The Effects of Stress on the Thyroid
Stress is an important factor that needs to be considered, because this can cause T4 to shunt towards Reverse T3 (rT3). rT3 is antagonist to T3, so will bind to T3 receptors blocking the action of T3.
If the proportion of rT3 dominates over T3 levels, it will produce hypothyroid symptoms despite sufficient circulating levels of T4 and T3. Correcting elevated rT3 includes assessing adrenal function, and providing effective strageties to counter the dysfunction. This can come in the form of supplementation, but must include lifestyle changes as well.
Females and Thyroid
Every cell, organ, and system in the human body needs iodine, but the breast tissue contains the most iodine-thirsty cells. Breast tissue has a higher concentration of iodine than the thyroid, and uses the same iodine-transporting proteins used by the thyroid gland. Without sufficient iodine, breast tissue is susceptible to the stimulating effects of estrogen. This can lead to the production of microcysts, and those can lead to fibrocystic breast disease.

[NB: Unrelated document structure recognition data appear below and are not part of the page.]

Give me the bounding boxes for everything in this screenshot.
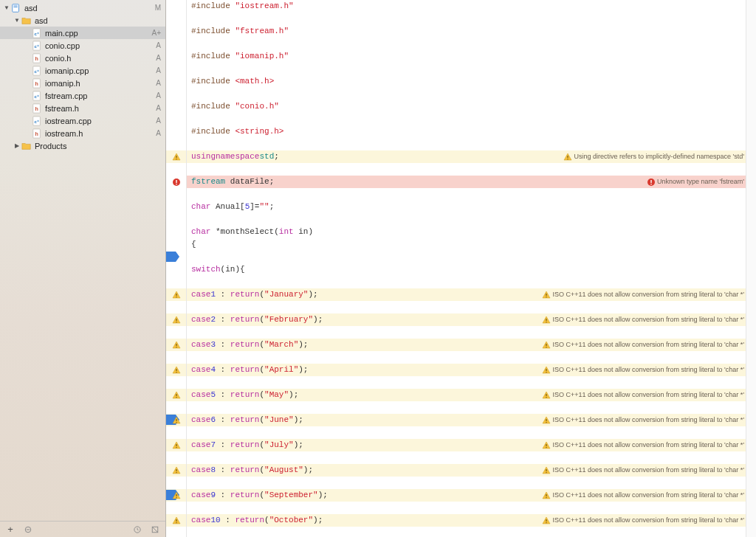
code-line[interactable]: case 8 : return("August");ISO C++11 does…: [187, 464, 746, 477]
gutter-row[interactable]: [166, 13, 186, 25]
inline-annotation[interactable]: ISO C++11 does not allow conversion from…: [542, 415, 744, 426]
gutter-row[interactable]: [166, 364, 186, 376]
gutter-row[interactable]: [166, 527, 186, 537]
tree-item[interactable]: hiostream.hA: [0, 127, 165, 139]
gutter-row[interactable]: [166, 426, 186, 439]
gutter-row[interactable]: [166, 263, 186, 276]
code-line[interactable]: [187, 301, 746, 313]
gutter-row[interactable]: [166, 213, 186, 226]
gutter-row[interactable]: [166, 38, 186, 50]
breakpoint-icon[interactable]: [166, 252, 179, 262]
inline-annotation[interactable]: ISO C++11 does not allow conversion from…: [542, 389, 744, 401]
gutter-row[interactable]: [166, 464, 186, 477]
gutter-row[interactable]: [166, 401, 186, 414]
gutter-row[interactable]: [166, 301, 186, 313]
code-line[interactable]: [187, 502, 746, 514]
code-line[interactable]: #include <string.h>: [187, 125, 746, 138]
code-line[interactable]: using namespace std;Using directive refe…: [187, 150, 746, 163]
tree-item[interactable]: ▼asdM: [0, 1, 165, 14]
scm-button[interactable]: [149, 524, 161, 536]
gutter-row[interactable]: [166, 201, 186, 213]
tree-item[interactable]: hiomanip.hA: [0, 77, 165, 89]
tree-item[interactable]: hconio.hA: [0, 52, 165, 64]
gutter-row[interactable]: [166, 276, 186, 288]
code-line[interactable]: case 4 : return("April");ISO C++11 does …: [187, 364, 746, 376]
code-line[interactable]: #include "conio.h": [187, 100, 746, 113]
disclosure-triangle[interactable]: ▼: [3, 4, 10, 12]
tree-item[interactable]: ▼asd: [0, 14, 165, 27]
recent-button[interactable]: [131, 524, 143, 536]
code-line[interactable]: [187, 163, 746, 176]
code-line[interactable]: case 3 : return("March");ISO C++11 does …: [187, 339, 746, 351]
code-line[interactable]: [187, 138, 746, 150]
code-line[interactable]: [187, 276, 746, 288]
code-line[interactable]: [187, 188, 746, 201]
gutter-row[interactable]: [166, 138, 186, 150]
gutter-row[interactable]: [166, 489, 186, 502]
code-line[interactable]: [187, 63, 746, 75]
gutter-row[interactable]: [166, 100, 186, 113]
gutter-row[interactable]: [166, 313, 186, 326]
code-line[interactable]: case 6 : return("June");ISO C++11 does n…: [187, 414, 746, 426]
inline-annotation[interactable]: ISO C++11 does not allow conversion from…: [542, 490, 744, 501]
inline-annotation[interactable]: ISO C++11 does not allow conversion from…: [542, 364, 744, 375]
tree-item[interactable]: c⁺conio.cppA: [0, 39, 165, 52]
code-line[interactable]: [187, 351, 746, 364]
gutter-row[interactable]: [166, 88, 186, 100]
gutter-row[interactable]: [166, 176, 186, 188]
code-line[interactable]: [187, 401, 746, 414]
code-line[interactable]: case 7 : return("July");ISO C++11 does n…: [187, 439, 746, 451]
gutter-row[interactable]: [166, 63, 186, 75]
inline-annotation[interactable]: Using directive refers to implicitly-def…: [563, 151, 744, 162]
code-line[interactable]: [187, 451, 746, 464]
code-line[interactable]: case 5 : return("May");ISO C++11 does no…: [187, 389, 746, 401]
gutter-row[interactable]: [166, 414, 186, 426]
code-line[interactable]: case 1 : return("January");ISO C++11 doe…: [187, 288, 746, 301]
code-line[interactable]: fstream dataFile;Unknown type name 'fstr…: [187, 176, 746, 188]
gutter-row[interactable]: [166, 326, 186, 339]
scrollbar[interactable]: [746, 0, 756, 537]
gutter-row[interactable]: [166, 376, 186, 389]
inline-annotation[interactable]: ISO C++11 does not allow conversion from…: [542, 440, 744, 451]
disclosure-triangle[interactable]: ▶: [13, 142, 21, 150]
code-line[interactable]: {: [187, 238, 746, 251]
inline-annotation[interactable]: ISO C++11 does not allow conversion from…: [542, 314, 744, 325]
gutter-row[interactable]: [166, 514, 186, 527]
code-line[interactable]: #include "iostream.h": [187, 0, 746, 13]
code-line[interactable]: [187, 38, 746, 50]
inline-annotation[interactable]: ISO C++11 does not allow conversion from…: [542, 465, 744, 476]
gutter-row[interactable]: [166, 477, 186, 489]
editor-gutter[interactable]: [166, 0, 187, 537]
code-line[interactable]: #include "fstream.h": [187, 25, 746, 38]
code-line[interactable]: #include <math.h>: [187, 75, 746, 88]
code-line[interactable]: case 9 : return("September");ISO C++11 d…: [187, 489, 746, 502]
editor-text-area[interactable]: #include "iostream.h"#include "fstream.h…: [187, 0, 746, 537]
inline-annotation[interactable]: Unknown type name 'fstream': [647, 176, 744, 187]
gutter-row[interactable]: [166, 25, 186, 38]
code-line[interactable]: [187, 113, 746, 125]
tree-item[interactable]: ▶Products: [0, 139, 165, 152]
code-line[interactable]: [187, 251, 746, 263]
gutter-row[interactable]: [166, 251, 186, 263]
code-line[interactable]: [187, 88, 746, 100]
gutter-row[interactable]: [166, 113, 186, 125]
gutter-row[interactable]: [166, 125, 186, 138]
code-line[interactable]: case 2 : return("February");ISO C++11 do…: [187, 313, 746, 326]
tree-item[interactable]: c⁺iostream.cppA: [0, 114, 165, 127]
gutter-row[interactable]: [166, 451, 186, 464]
gutter-row[interactable]: [166, 439, 186, 451]
gutter-row[interactable]: [166, 226, 186, 238]
gutter-row[interactable]: [166, 351, 186, 364]
file-tree[interactable]: ▼asdM▼asdc⁺main.cppA+c⁺conio.cppAhconio.…: [0, 0, 165, 521]
gutter-row[interactable]: [166, 50, 186, 63]
code-line[interactable]: [187, 477, 746, 489]
gutter-row[interactable]: [166, 75, 186, 88]
inline-annotation[interactable]: ISO C++11 does not allow conversion from…: [542, 289, 744, 300]
gutter-row[interactable]: [166, 288, 186, 301]
gutter-row[interactable]: [166, 150, 186, 163]
gutter-row[interactable]: [166, 163, 186, 176]
tree-item[interactable]: c⁺main.cppA+: [0, 27, 165, 39]
inline-annotation[interactable]: ISO C++11 does not allow conversion from…: [542, 515, 744, 526]
disclosure-triangle[interactable]: ▼: [13, 17, 21, 24]
code-line[interactable]: char *monthSelect(int in): [187, 226, 746, 238]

Iodine deficiency can also cause elevated prolactin, and menstrual tenderness and pain. It’s important to assess estrgoen when considering iodine suplemntation, because while testosterone can promote iodine absorption, estrogen has an inhibiting effect on iodine absorption. Clearing estrogen is a priority before iodine supplementation in cases of elevated estrogen.
Iodine Dietary Sources
Iodine food sources include brown seaweeds (kombu, wakame, and arame), oysters, salmon and other fish, sea salt, and fortified eggs. Levels are not consistent in every species of seaweed, and also change according to where the species are sourced. Figures below are the average amount of iodine in various types of seaweed.
- Nori 2.5mg (1 sheet) – Used for sushi = 0.02mg (20mcg) of iodine
- Wakame 2.5mg = 7mg (7000mcg)
- Kombu 2.5mg = 10.75mg (10,750mcg)
When considering thyroid testing, it’s important to test for TSH, T4 and T3. Often T4 levels are not checked, which is the most important marker to evaluate iodine levels. Urinary iodine can be included, and reverse T3 can also be investigated. Ideally, all cofactors are also assessed, which include selenium, zinc, and iron.
In many cases, doctors will not provide testing for all of these factors, and individuals need to pay for the added tests. This can provide much more useable data to help get your thryoid working again (without medications)
Nutrient deficiencies take some time to correct, and the length of time is dictated by what we find in the tests. Brain fog is the first symptom to shift, then motivation improves, mood picks up, weight loss starts to happen, and overall wellbeing follows.